With county tax cap, who can afford nice?

Comment

April 09, 2000|By Norris West

NICE. Meet County Executive Janet S. Owens, and the word will surely come to mind.

Too nice, you might think, to go through bitter contract negotiations that are best left to fighters who enjoy trench warfare. Too nice to tell police officers, fire fighters and other important county employees, "That's my final offer." And mean it.

Ms. Owens is gentle, affable and compassionate. Those qualities have served her well during a banner first year in office. But taxpayers more concerned with cutting expenses than paying employees top dollar wouldn't want to send a Mother Teresa type to bargain against tough union negotiators, who are doing their job for members.

Ms. Owens was sympathetic to complaints that police officers in neighboring jurisdictions bring home heftier paychecks. She agreed to a 17 percent pay raise over three years for police officers: You can almost imagine the compassionate county executive placing a delicate hand on a distraught union negotiator's shoulder and saying, "Don't worry. I won't let you suffer any longer."

I appreciate her compassion -- and I would appreciate it more if I belonged to a union that bargains with the county.
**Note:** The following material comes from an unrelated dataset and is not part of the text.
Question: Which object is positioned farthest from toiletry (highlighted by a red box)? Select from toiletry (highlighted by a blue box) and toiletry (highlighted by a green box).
Yes, she must do the best she can to compensate workers fairly and equitably. Yes, she must try to recruit and retain the best firefighters, police officers, teachers and other county employees she can get.

And yes, caring for the well-being of county employees is an admirable quality.
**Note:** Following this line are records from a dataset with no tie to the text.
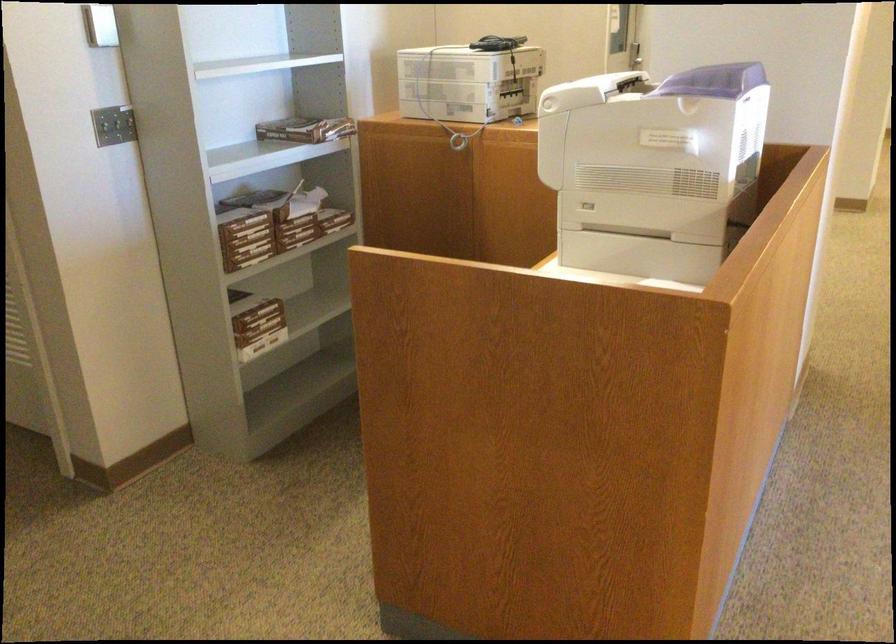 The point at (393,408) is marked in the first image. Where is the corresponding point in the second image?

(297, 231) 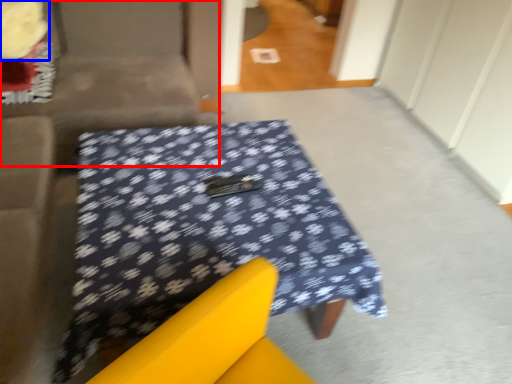 Question: Among these objects, which one is farthest to the camera, couch (highlighted by a red box) or flower (highlighted by a blue box)?

Choices:
 (A) couch
 (B) flower

Answer: (B)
But Ms. Owens is running a large government, not a soup kitchen. Her compassion must be measured. She has a fiduciary obligation to taxpayers to keep her budget in the black.

County residents made a decision -- a questionable decision, in retrospect -- to sharply limit the amount of property taxes their local government can collect. In 1992, they approved a ballot measure to limit property tax increases to 4.5 percent or the rate of inflation, whichever is less. A concerned group of citizens has launched a petition drive to modify the property tax cap. The group seeks to place a measure on the November ballot to limit property tax increases to 4.5 percent or the rate of inflation, whichever is greater.

The one-word change would give the county the flexibility it needs to pay its public servants fairly, repair crumbling school buildings and maintain its roads.

For now, however, the tax cap remains bolted in place, and Ms. Owens cannot throw money at employees.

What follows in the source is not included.